Task details ▸
Would you reproduce every record exactly, leaving out the pictures?

Supplied entries ▸
--- START ---
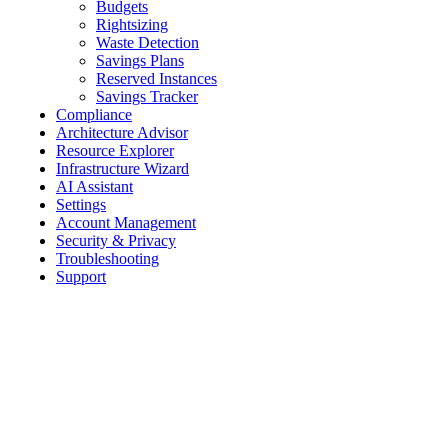
Budgets
Rightsizing
Waste Detection
Savings Plans
Reserved Instances
Savings Tracker
Compliance
Architecture Advisor
Resource Explorer
Infrastructure Wizard
AI Assistant
Settings
Account Management
Security & Privacy
Troubleshooting
Support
--- END ---
Answer ▸
Budgets
Rightsizing
Waste Detection
Savings Plans
Reserved Instances
Savings Tracker
Compliance
Architecture Advisor
Resource Explorer
Infrastructure Wizard
AI Assistant
Settings
Account Management
Security & Privacy
Troubleshooting
Support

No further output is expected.